→ ASSIGNED TASK:
An exact copy of every record is required.

Saved entries
☆ ☆ ☆ ☆ ☆

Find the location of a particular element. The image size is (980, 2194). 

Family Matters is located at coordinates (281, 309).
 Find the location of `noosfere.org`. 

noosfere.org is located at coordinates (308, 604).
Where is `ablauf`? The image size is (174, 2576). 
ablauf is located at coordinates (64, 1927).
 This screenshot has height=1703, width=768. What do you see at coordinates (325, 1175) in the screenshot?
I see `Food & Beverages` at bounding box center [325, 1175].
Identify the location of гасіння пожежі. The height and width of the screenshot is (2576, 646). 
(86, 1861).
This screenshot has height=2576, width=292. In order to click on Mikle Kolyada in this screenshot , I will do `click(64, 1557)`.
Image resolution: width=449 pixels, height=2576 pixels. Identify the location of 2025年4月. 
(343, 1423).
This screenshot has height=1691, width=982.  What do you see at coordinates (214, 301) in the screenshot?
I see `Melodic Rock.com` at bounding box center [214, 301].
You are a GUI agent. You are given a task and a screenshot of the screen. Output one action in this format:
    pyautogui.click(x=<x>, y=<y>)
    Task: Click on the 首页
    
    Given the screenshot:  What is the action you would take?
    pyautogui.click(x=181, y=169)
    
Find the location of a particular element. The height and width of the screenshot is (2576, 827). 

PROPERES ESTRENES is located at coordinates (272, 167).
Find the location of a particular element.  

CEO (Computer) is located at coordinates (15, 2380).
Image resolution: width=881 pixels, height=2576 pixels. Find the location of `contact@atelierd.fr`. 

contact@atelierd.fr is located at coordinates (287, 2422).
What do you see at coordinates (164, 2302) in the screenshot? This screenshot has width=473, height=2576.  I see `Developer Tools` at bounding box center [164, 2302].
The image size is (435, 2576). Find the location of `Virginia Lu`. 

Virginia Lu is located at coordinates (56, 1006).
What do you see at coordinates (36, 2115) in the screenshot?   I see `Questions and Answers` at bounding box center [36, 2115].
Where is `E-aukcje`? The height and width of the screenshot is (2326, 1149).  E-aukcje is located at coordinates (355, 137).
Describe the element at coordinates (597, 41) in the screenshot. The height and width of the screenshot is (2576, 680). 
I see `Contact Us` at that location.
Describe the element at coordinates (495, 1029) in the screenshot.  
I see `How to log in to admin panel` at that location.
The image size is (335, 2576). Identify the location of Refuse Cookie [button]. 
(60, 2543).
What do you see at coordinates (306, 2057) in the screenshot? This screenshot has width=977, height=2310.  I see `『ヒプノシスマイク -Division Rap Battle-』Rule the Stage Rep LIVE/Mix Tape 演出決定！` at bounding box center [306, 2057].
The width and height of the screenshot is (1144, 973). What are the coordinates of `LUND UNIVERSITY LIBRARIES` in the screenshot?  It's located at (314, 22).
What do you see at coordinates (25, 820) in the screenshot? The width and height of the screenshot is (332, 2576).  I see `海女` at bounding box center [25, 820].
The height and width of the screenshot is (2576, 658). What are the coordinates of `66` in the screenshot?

☆ ☆ ☆ ☆ ☆

→ SOLUTION FOR THIS EXERCISE:
Find the location of a particular element. The image size is (980, 2194). 

Family Matters is located at coordinates (281, 309).
 Find the location of `noosfere.org`. 

noosfere.org is located at coordinates (308, 604).
Where is `ablauf`? The image size is (174, 2576). 
ablauf is located at coordinates (64, 1927).
 This screenshot has height=1703, width=768. What do you see at coordinates (325, 1175) in the screenshot?
I see `Food & Beverages` at bounding box center [325, 1175].
Identify the location of гасіння пожежі. The height and width of the screenshot is (2576, 646). 
(86, 1861).
This screenshot has height=2576, width=292. In order to click on Mikle Kolyada in this screenshot , I will do `click(64, 1557)`.
Image resolution: width=449 pixels, height=2576 pixels. Identify the location of 2025年4月. 
(343, 1423).
This screenshot has height=1691, width=982.  What do you see at coordinates (214, 301) in the screenshot?
I see `Melodic Rock.com` at bounding box center [214, 301].
You are a GUI agent. You are given a task and a screenshot of the screen. Output one action in this format:
    pyautogui.click(x=<x>, y=<y>)
    Task: Click on the 首页
    
    Given the screenshot:  What is the action you would take?
    pyautogui.click(x=181, y=169)
    
Find the location of a particular element. The height and width of the screenshot is (2576, 827). 

PROPERES ESTRENES is located at coordinates (272, 167).
Find the location of a particular element.  

CEO (Computer) is located at coordinates (15, 2380).
Image resolution: width=881 pixels, height=2576 pixels. Find the location of `contact@atelierd.fr`. 

contact@atelierd.fr is located at coordinates (287, 2422).
What do you see at coordinates (164, 2302) in the screenshot? This screenshot has width=473, height=2576.  I see `Developer Tools` at bounding box center [164, 2302].
The image size is (435, 2576). Find the location of `Virginia Lu`. 

Virginia Lu is located at coordinates (56, 1006).
What do you see at coordinates (36, 2115) in the screenshot?   I see `Questions and Answers` at bounding box center [36, 2115].
Where is `E-aukcje`? The height and width of the screenshot is (2326, 1149).  E-aukcje is located at coordinates (355, 137).
Describe the element at coordinates (597, 41) in the screenshot. The height and width of the screenshot is (2576, 680). 
I see `Contact Us` at that location.
Describe the element at coordinates (495, 1029) in the screenshot.  
I see `How to log in to admin panel` at that location.
The image size is (335, 2576). Identify the location of Refuse Cookie [button]. 
(60, 2543).
What do you see at coordinates (306, 2057) in the screenshot? This screenshot has width=977, height=2310.  I see `『ヒプノシスマイク -Division Rap Battle-』Rule the Stage Rep LIVE/Mix Tape 演出決定！` at bounding box center [306, 2057].
The width and height of the screenshot is (1144, 973). What are the coordinates of `LUND UNIVERSITY LIBRARIES` in the screenshot?  It's located at (314, 22).
What do you see at coordinates (25, 820) in the screenshot? The width and height of the screenshot is (332, 2576).  I see `海女` at bounding box center [25, 820].
The height and width of the screenshot is (2576, 658). What are the coordinates of `66` in the screenshot?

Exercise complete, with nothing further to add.